Une politique familiale fantasmagorique
Pour illustrer la politique familiale française, notre dessinatrice Hélène de Maneville a basculé dans le monde d’Edvard Munsch, imaginant l’angoisse de fantômes face à la dizaine de dispositifs contribuant aux transferts monétaires vers les familles. L’univers décrit par son dessin de droite parait tout aussi irréel, évoquant la paisible simplicité d’un système qui alloue le même soutien monétaire à chaque enfant, sans s’occuper de la situation économique de ses parents. On saisit en un coup d’œil le chemin qui sépare l’épouvante à gauche de la vision irénique à droite…

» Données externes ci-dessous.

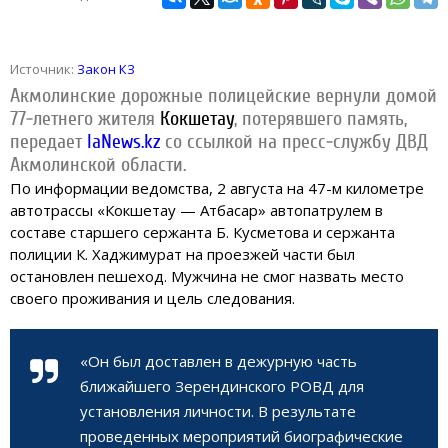
Источник:
Закон КЗ
Акмолинские дорожные полицейские вернули домой
77-летнего жителя
Кокшетау
, потерявшего память,
передает
IaNews.kz
со ссылкой на пресс-службу ДВД
Акмолинской области.
По информации ведомства, 2 августа на 47-м километре
автотрассы «
Кокшетау
— Атбасар» автопатрулем в
составе старшего сержанта Б. Кусметова и сержанта
полиции К. Хаджимурат на проезжей части был
остановлен пешеход. Мужчина не смог назвать место
своего проживания и цель следования.
«Он был доставлен в дежурную часть
ближайшего Зерендинского РОВД для
установления личности. В результате
проведенных мероприятий биографические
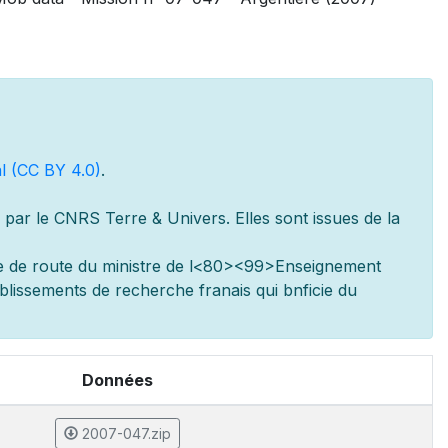
l (CC BY 4.0)
.
par le CNRS Terre & Univers. Elles sont issues de la
e de route du minist
re de l
<80><99>Enseignement
ablissements de recherche fran
ais qui b
n
ficie du
Données
2007-047.zip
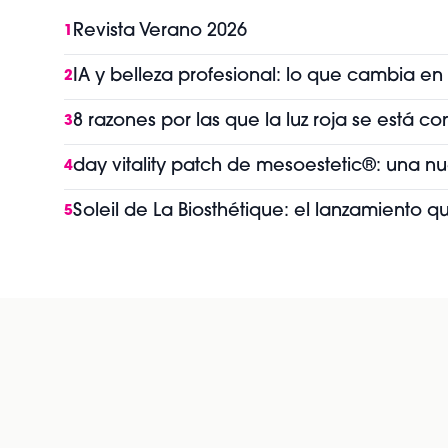
Revista Verano 2026
1
IA y belleza profesional: lo que cambia en
2
8 razones por las que la luz roja se está 
3
day vitality patch de mesoestetic®: una n
4
Soleil de La Biosthétique: el lanzamiento 
5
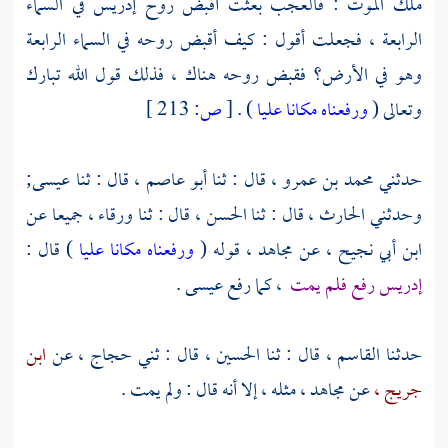
ملك الموت : فالعجب بعثت أقبض روح إدريس في السماء
الرابعة ، فجعلت أقول : كيف أقبض روحه في السماء الرابعة
وهو في الأرض؟ فقبض روحه هناك ، فذلك قول الله تبارك
وتعالى (
ورفعناه مكانا عليا
) .
[
ص:
213 ]
حدثني
محمد بن عمرو ،
قال : ثنا
أبو عاصم ،
قال : ثنا
عيسى;
وحدثني
الحارث ،
قال : ثنا
الحسن ،
قال : ثنا
ورقاء ،
جميعا عن
ابن أبي نجيح ،
عن
مجاهد ،
قوله (
ورفعناه مكانا عليا
) قال :
إدريس رفع فلم يمت
، كما رفع عيسى .
حدثنا
القاسم ،
قال : ثنا
الحسين
، قال : ثني
حجاج ،
عن
ابن
جريج ،
عن
مجاهد ،
مثله ، إلا أنه قال : ولم يمت .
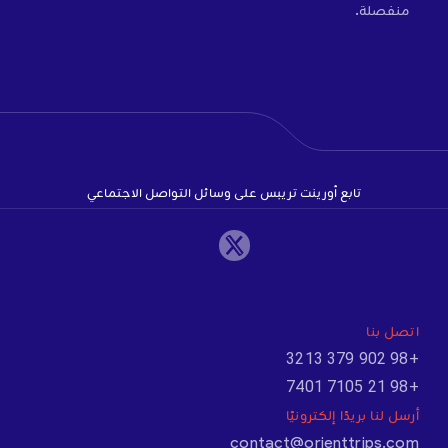
منفصلة.
تابع أورينت تريبس على وسائل التواصل الاجتماعي
اتصل بنا
+98 902 379 3213
+98 21 7105 7401
أرسل لنا بريدًا إلكترونيًا
contact@orienttrips.com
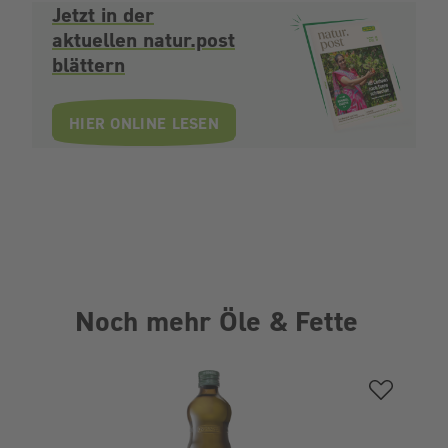
Jetzt in der
aktuellen natur.post
blättern
HIER ONLINE LESEN
Noch mehr Öle & Fette
Produktgalerie überspringen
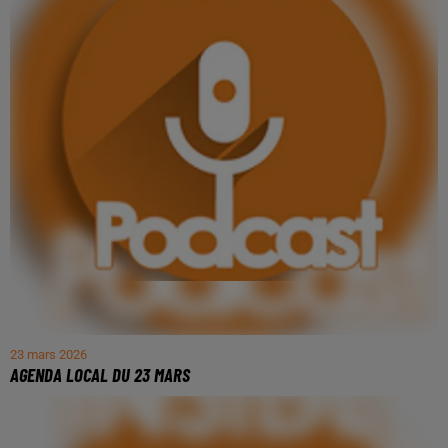
23 mars 2026
AGENDA LOCAL DU 23 MARS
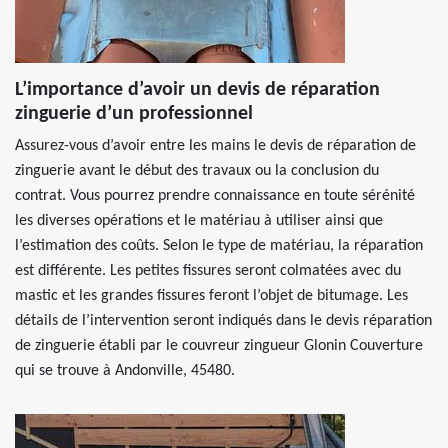
L’importance d’avoir un devis de réparation
zinguerie d’un professionnel
Assurez-vous d’avoir entre les mains le devis de réparation de
zinguerie avant le début des travaux ou la conclusion du
contrat. Vous pourrez prendre connaissance en toute sérénité
les diverses opérations et le matériau à utiliser ainsi que
l’estimation des coûts. Selon le type de matériau, la réparation
est différente. Les petites fissures seront colmatées avec du
mastic et les grandes fissures feront l’objet de bitumage. Les
détails de l’intervention seront indiqués dans le devis réparation
de zinguerie établi par le couvreur zingueur Glonin Couverture
qui se trouve à Andonville, 45480.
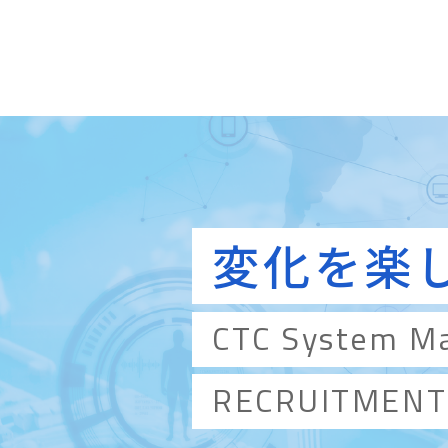
変化を楽
CTC System M
RECRUITMENT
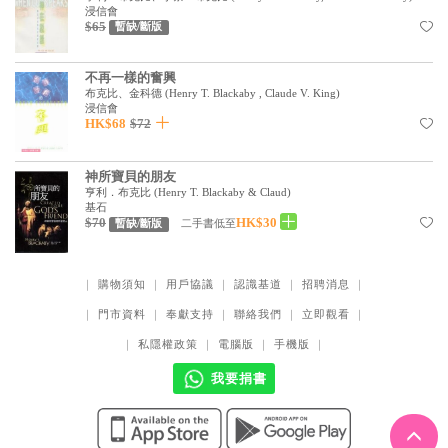
基道 Top 50
浸信會
$65
暫缺/斷版
不再一樣的奮興
布克比、金科德
(
Henry T. Blackaby , Claude V. King
)
浸信會
HK$68
$72
神所寶貝的朋友
亨利．布克比
(
Henry T. Blackaby & Claud
)
基石
$70
HK$30
二手書低至
暫缺/斷版
｜
購物須知
｜
用戶協議
｜
認識基道
｜
招聘消息
｜
｜
門市資料
｜
奉獻支持
｜
聯絡我們
｜
立即觀看
｜
｜
私隱權政策
｜
電腦版
｜
手機版
｜
我要捐書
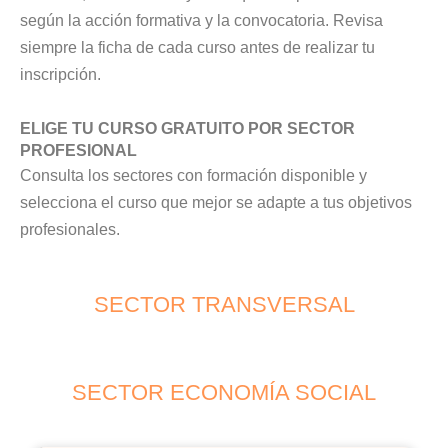
según la acción formativa y la convocatoria. Revisa
siempre la ficha de cada curso antes de realizar tu
inscripción.
ELIGE TU CURSO GRATUITO POR SECTOR
PROFESIONAL
Consulta los sectores con formación disponible y
selecciona el curso que mejor se adapte a tus objetivos
profesionales.
SECTOR TRANSVERSAL
SECTOR ECONOMÍA SOCIAL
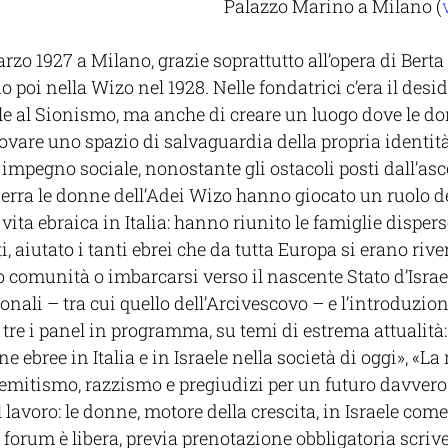
Palazzo Marino a Milano (
arzo 1927 a Milano, grazie soprattutto all’opera di Berta
oi nella Wizo nel 1928. Nelle fondatrici c’era il desid
e al Sionismo, ma anche di creare un luogo dove le do
rovare uno spazio di salvaguardia della propria identità
 impegno sociale, nonostante gli ostacoli posti dall’asc
uerra le donne dell’Adei Wizo hanno giocato un ruolo 
 vita ebraica in Italia: hanno riunito le famiglie disperse
i, aiutato i tanti ebrei che da tutta Europa si erano rivers
ro comunità o imbarcarsi verso il nascente Stato d’Israe
ionali – tra cui quello dell’Arcivescovo – e l’introduzion
, tre i panel in programma, su temi di estrema attualità:
ne ebree in Italia e in Israele nella società di oggi», «La 
emitismo, razzismo e pregiudizi per un futuro davvero d
 lavoro: le donne, motore della crescita, in Israele come i
 forum è libera, previa prenotazione obbligatoria scriv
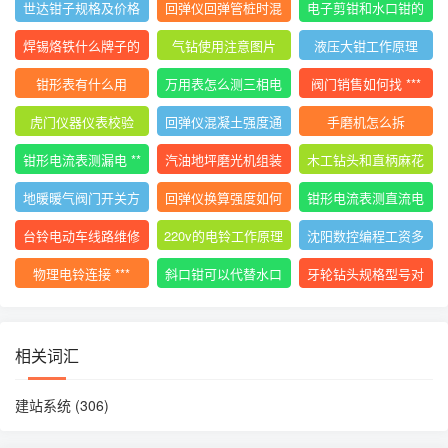
世达钳子规格及价格
回弹仪回弹管桩时混
电子剪钳和水口钳的
大全
凝土碎
区别
焊锡烙铁什么牌子的
气钻使用注意图片
液压大钳工作原理
好用
钳形表有什么用
万用表怎么测三相电
阀门销售如何找 ***
压平衡
虎门仪器仪表校验
回弹仪混凝土强度通
手磨机怎么拆
用计算公式
钳形电流表测漏电 **
汽油地坪磨光机组装
木工钻头和直柄麻花
*
使用视频
钻
地暖暖气阀门开关方
回弹仪换算强度如何
钳形电流表测直流电
向图解视频
计算
流的 ***
台铃电动车线路维修
220v的电铃工作原理
沈阳数控编程工资多
技巧
少
物理电铃连接 ***
斜口钳可以代替水口
牙轮钻头规格型号对
钳吗
照表
相关词汇
建站系统
(306)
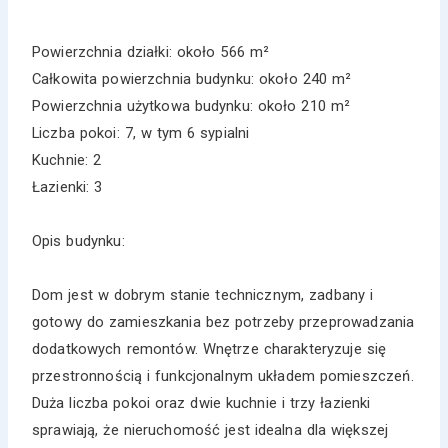
Powierzchnia działki: około 566 m²
Całkowita powierzchnia budynku: około 240 m²
Powierzchnia użytkowa budynku: około 210 m²
Liczba pokoi: 7, w tym 6 sypialni
Kuchnie: 2
Łazienki: 3
Opis budynku:
Dom jest w dobrym stanie technicznym, zadbany i
gotowy do zamieszkania bez potrzeby przeprowadzania
dodatkowych remontów. Wnętrze charakteryzuje się
przestronnością i funkcjonalnym układem pomieszczeń.
Duża liczba pokoi oraz dwie kuchnie i trzy łazienki
sprawiają, że nieruchomość jest idealna dla większej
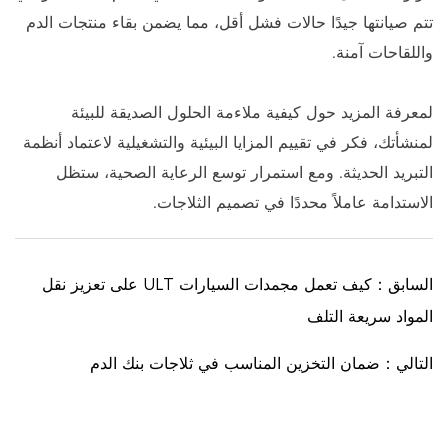
تتم صيانتها جيدًا حالات فشل أقل، مما يضمن بقاء منتجات الدم
واللقاحات آمنة.
لمعرفة المزيد حول كيفية ملاءمة الحلول الصديقة للبيئة
لمنشأتك، فكر في تقييم المزايا البيئية والتشغيلية لاعتماد أنظمة
التبريد الحديثة. ومع استمرار توسع الرعاية الصحية، ستظل
الاستدامة عاملاً محددًا في تصميم الثلاجات.
السابق：كيف تعمل مجمدات السيارات ULT على تعزيز نقل
المواد سريعة التلف
التالي：ضمان التخزين المناسب في ثلاجات بنك الدم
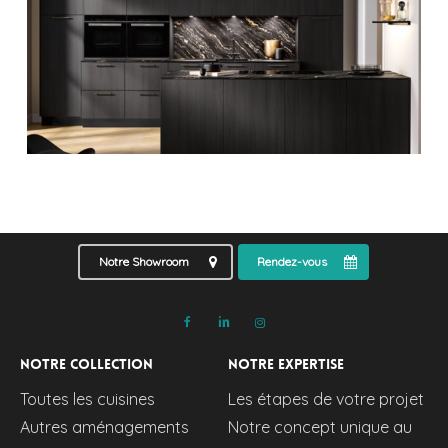
Notre Showroom
Rendez-vous
Notre collection
Notre expertise
Toutes les cuisines
Les étapes de votre projet
Autres aménagements
Notre concept unique au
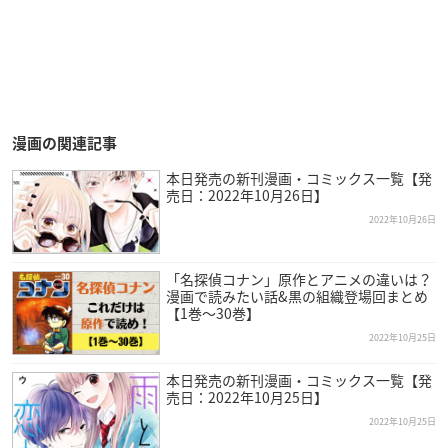
漫画の関連記事
本日発売の新刊漫画・コミックス一覧【発
売日：2022年10月26日】
2022年10月26日
「名探偵コナン」原作とアニメの違いは？
漫画で読みたい話&黒の組織登場回まとめ
【1巻〜30巻】
2022年10月25日
本日発売の新刊漫画・コミックス一覧【発
売日：2022年10月25日】
2022年10月25日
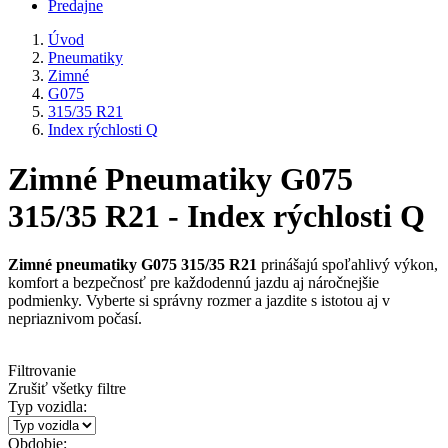
Predajne
Úvod
Pneumatiky
Zimné
G075
315/35 R21
Index rýchlosti Q
Zimné Pneumatiky G075
315/35 R21 - Index rýchlosti Q
Zimné pneumatiky G075 315/35 R21
prinášajú spoľahlivý výkon,
komfort a bezpečnosť pre každodennú jazdu aj náročnejšie
podmienky. Vyberte si správny rozmer a jazdite s istotou aj v
nepriaznivom počasí.
Filtrovanie
Zrušiť všetky filtre
Typ vozidla:
Obdobie:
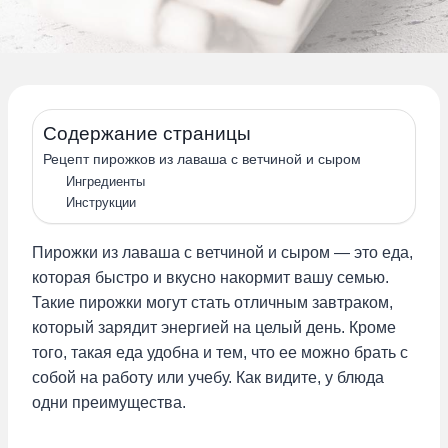
Содержание страницы
Рецепт пирожков из лаваша с ветчиной и сыром
Ингредиенты
Инструкции
Пирожки из лаваша с ветчиной и сыром — это еда,
которая быстро и вкусно накормит вашу семью.
Такие пирожки могут стать отличным завтраком,
который зарядит энергией на целый день. Кроме
того, такая еда удобна и тем, что ее можно брать с
собой на работу или учебу. Как видите, у блюда
одни преимущества.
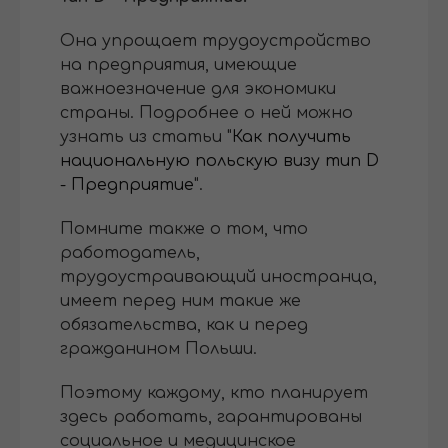
Она упрощает трудоустройство
на предприятия, имеющие
важноезначение для экономики
страны. Подробнее о ней можно
узнать из статьи "
Как получить
национальную польскую визу тип D
- Предприятие
".
Помните также о том, что
работодатель,
трудоустраивающий иностранца,
имеет перед ним такие же
обязательства, как и перед
гражданином Польши.
Поэтому каждому, кто планирует
здесь работать, гарантированы
социальное и медицинское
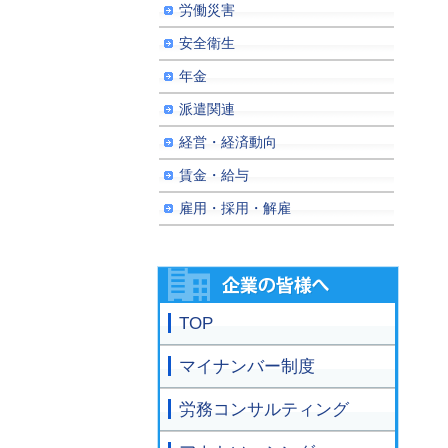
労働災害
安全衛生
年金
派遣関連
経営・経済動向
賃金・給与
雇用・採用・解雇
TOP
マイナンバー制度
労務コンサルティング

Comment en est-on arrivé à une telle complication ?
Bien sûr, les parents n’en ont pas conscience, ne connaissant que les dispositifs qui les concernent directement et ignorant (heureusement pour leur équilibre mental) la complication des règles de calcul s’appliquant à d’autres. Résumons les en quatre points principaux.
- Pour les plus pauvres, la politique familiale prend surtout la forme de majorations du RSA et de la Prime d’activité en présence d’enfants à charge, dès le premier. Lorsque ces familles perçoivent en plus des allocations familiales, celles-ci sont en grande partie déduites des minima sociaux, ce dont peu de bénéficiaires ont conscience et que les autres n’ont aucune raison de connaître.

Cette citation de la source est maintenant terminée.